Dalamar knelt on the floor before the first broken tile. He pressed his hands together, feeling the tingling of magic as he gathered up the words of a spell, stone-heal. The smell of the kitchen faded. He dropped into a state of being none but a mage could know, that state of touching power from gods, of taking it and shaping it and using it to his will. The cook's voice receded, words growing thin, like mist rising to sun.

"… Who he thinks he is, some ragtag little mageling out of the Servitor District… never did teach him his manners or how to behave among his betters… never should have given him the white robe-never. Too far above himself, that's what…"

The spell words invoked the bright energy of magic, that energy sparkling in Dalamar's blood, warming his heart, lending him power only mages and gods knew. This was all that mattered, magic and nothing more. For it, he would do everything.

*****

The red dragon drifted in the midday sky, slipping effortlessly from updraft to downdraft, one current to another. Wide wings spread, long tail moving like a ship's rudder, Blood Gem traversed the sky, the first of the highlord's dragons to sail out over the aspen forest of the Silvanesti. He looked down through the canopy of trees and saw the silver threads of rivers running. Along the great Thon-Thalas, he saw towns, small and large, their buildings like smudges on the land. Here, in these little towns, they did not build so much with stone. Here they built with wood. He opened his jaws wide to grin.

So much tinder, he said to the rider upon his back, the long-legged human woman who heard him not with her ears but in her mind.

No, Phair Caron said, her voice slipping into Blood Gem's mind like a tendril of black smoke. Not tinder! We'll burn the forest if we must, but something must remain. We're to take these arrogant elves down from their high perches, but we have to leave something for the army to occupy and a cowed populace ready to work for the Dark Queen and support her advance. Dead elves do us no good at all.

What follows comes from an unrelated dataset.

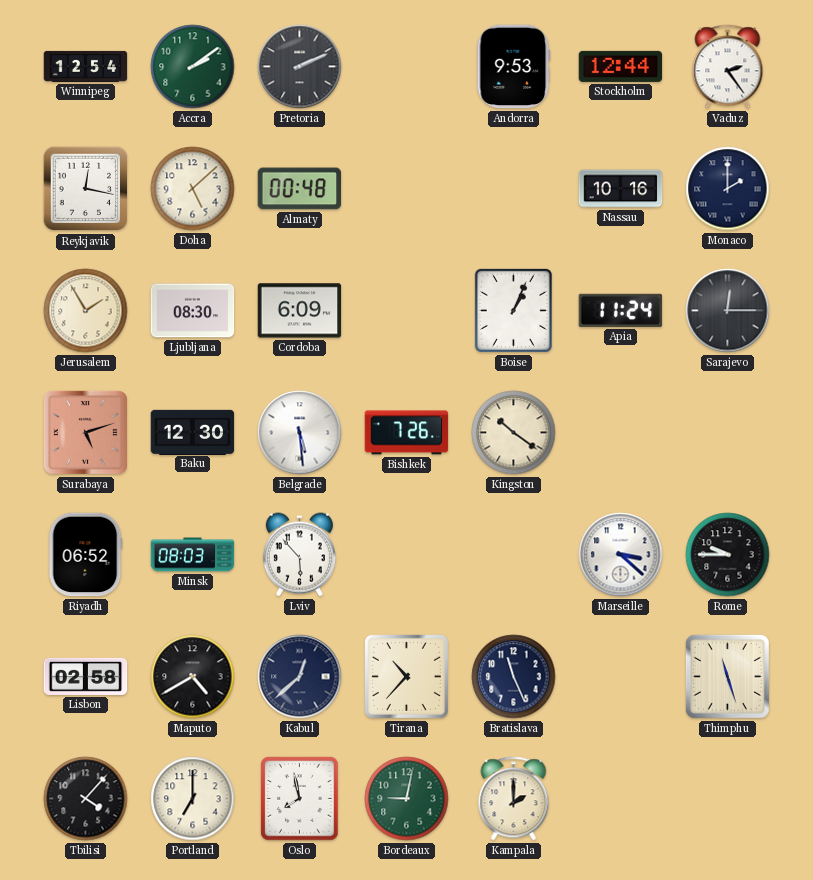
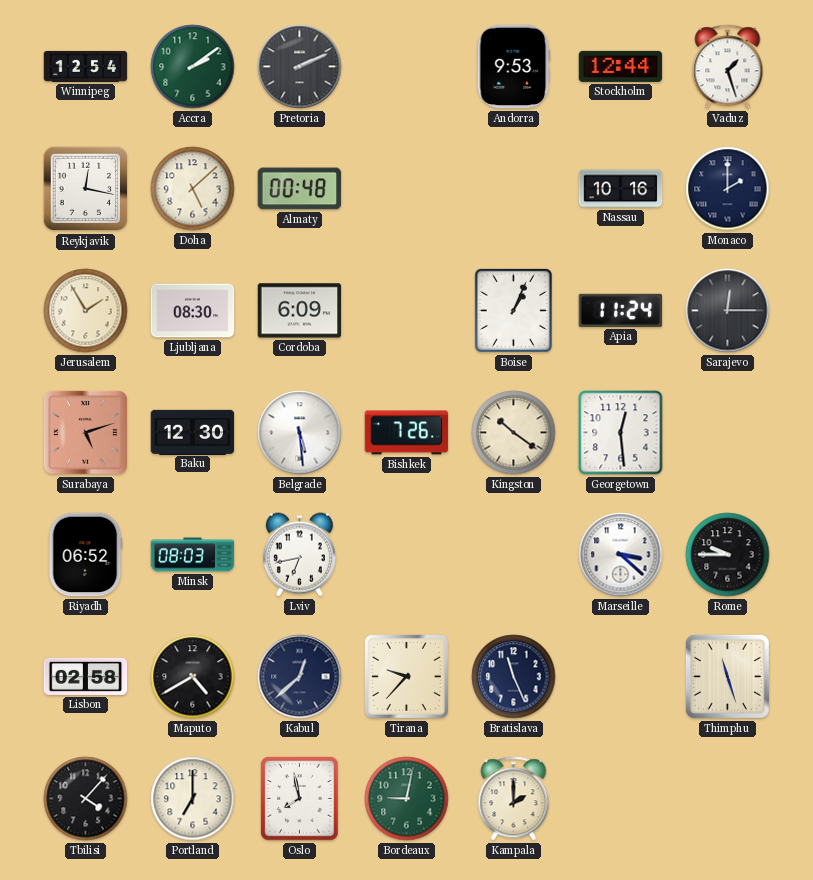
Vaduz: 2:24 -> 1:27
Georgetown: none -> 12:29
Lviv: 5:53 -> 6:43
Tirana: 10:37 -> 9:37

Blood Gem snorted, and a small fireball burst alight in the sky. Dead elves offer no resistance, and we can fill up that aspenwood-or what my kin and I will leave of it-with slaves to do whatever work will be required.

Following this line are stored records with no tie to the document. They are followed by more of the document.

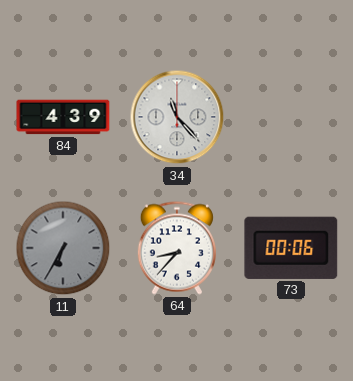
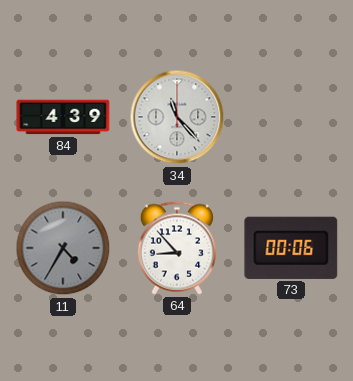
11: 6:35 -> 4:35
64: 8:37 -> 8:53
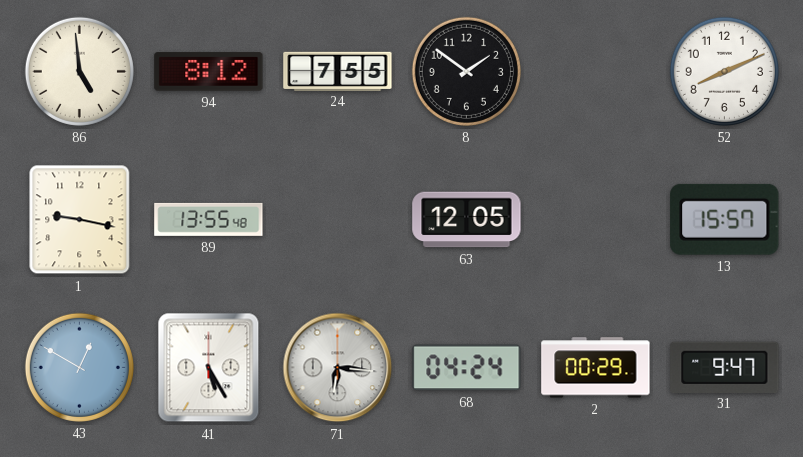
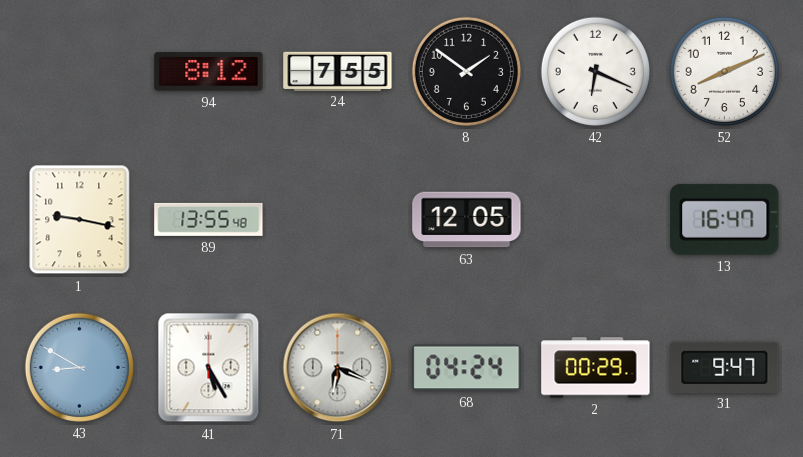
86: 4:59 -> none
42: none -> 6:19
13: 15:57 -> 16:47
43: 12:50 -> 8:50
71: 6:16 -> 6:19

Phair reached out to pat the red's shoulder, not a gesture the dragon felt, but one he recognized and appreciated in its intent. It isn't about working slaves, my friend. Or it's not all about that. What it's all about is reaping souls, eh?

For the Dark Queen.

Phair Caron nodded, again an unseen gesture, but one felt.

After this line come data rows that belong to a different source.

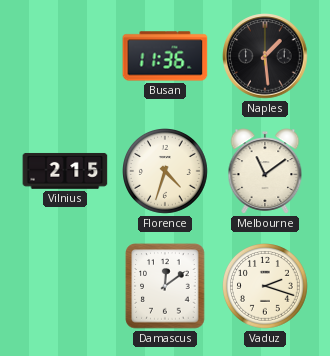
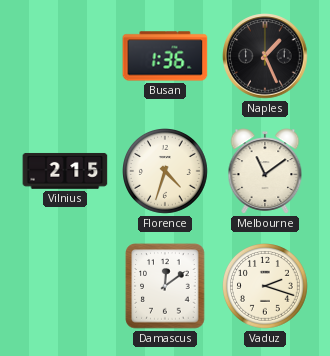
Busan: 11:36 -> 1:36
Naples: 1:29 -> 1:26
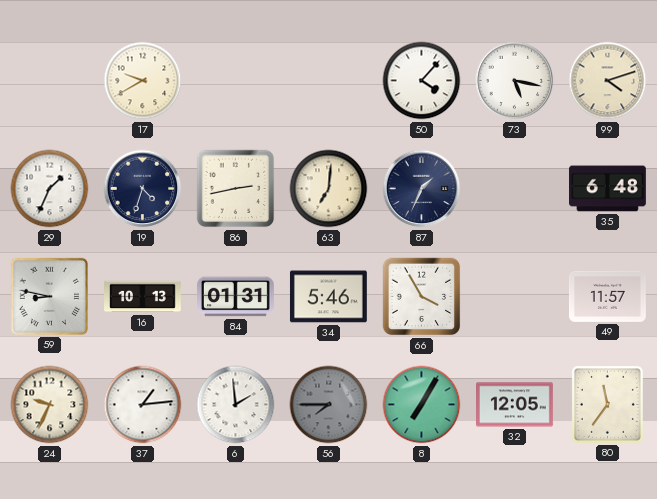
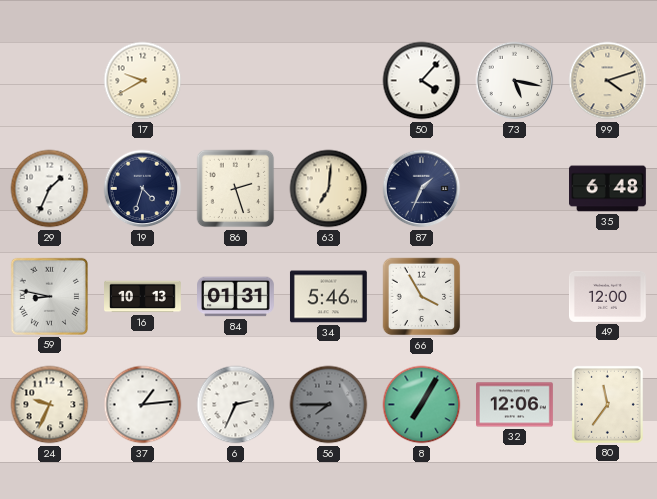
86: 2:43 -> 2:27
49: 11:57 -> 12:00
6: 1:59 -> 2:34
32: 12:05 -> 12:06
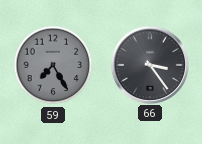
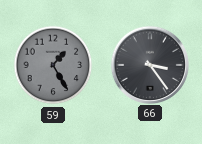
59: 7:25 -> 1:25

All they did, she and her dragons, was for the Dark Queen, for Takhisis. Dark Lady, you are my light, Phair Caron thought, the thought a prayer. In darkness, yours is the light of balefires, of funeral pyres. In darkness, yours is the hand that reached out to me. She sighed, thinking of the dire glory of Her Dark Majesty. It had been but a mere handful of centuries since Takhisis had re-entered the world and come back from the Abyss after the fall of Istar. Her door into the world was-and Phair Caron thought the irony delicious- the ruin of the very Temple of Istar where the mad Kingpriest of the city-state had proclaimed himself a god and brought down the ire of all deities upon the world that condoned his madness. During those centuries Takhisis had wandered abroad, laying plans, seeking allies among the ruthless to elevate to commanders in her growing army- Phair Caron grinned, a wide, wolfish grin-and waking dragons to pair with those commanders. Now Takhisis had an army of ogres and goblins, of dragonmen and humans, led by her commanders, her highlords.